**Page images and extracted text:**
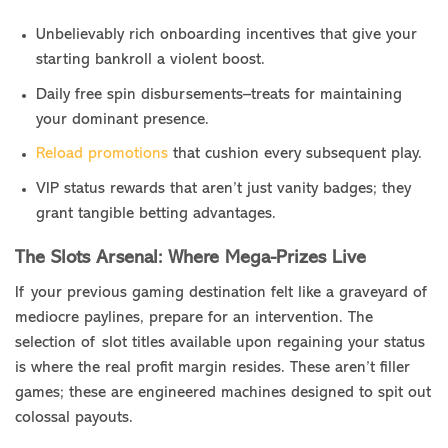
Unbelievably rich onboarding incentives that give your
starting bankroll a violent boost.
Daily free spin disbursements–treats for maintaining
your dominant presence.
Reload promotions
that cushion every subsequent play.
VIP status rewards that aren’t just vanity badges; they
grant tangible betting advantages.
The Slots Arsenal: Where Mega-Prizes Live
If your previous gaming destination felt like a graveyard of
mediocre paylines, prepare for an intervention. The
selection of slot titles available upon regaining your status
is where the real profit margin resides. These aren’t filler
games; these are engineered machines designed to spit out
colossal payouts.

**EXERCISE BRIEF:** Set down all of the entries exactly as they appear, but keep the images out.

**SOLUTION:**
Unbelievably rich onboarding incentives that give your
starting bankroll a violent boost.
Daily free spin disbursements–treats for maintaining
your dominant presence.
Reload promotions
that cushion every subsequent play.
VIP status rewards that aren’t just vanity badges; they
grant tangible betting advantages.
The Slots Arsenal: Where Mega-Prizes Live
If your previous gaming destination felt like a graveyard of
mediocre paylines, prepare for an intervention. The
selection of slot titles available upon regaining your status
is where the real profit margin resides. These aren’t filler
games; these are engineered machines designed to spit out
colossal payouts.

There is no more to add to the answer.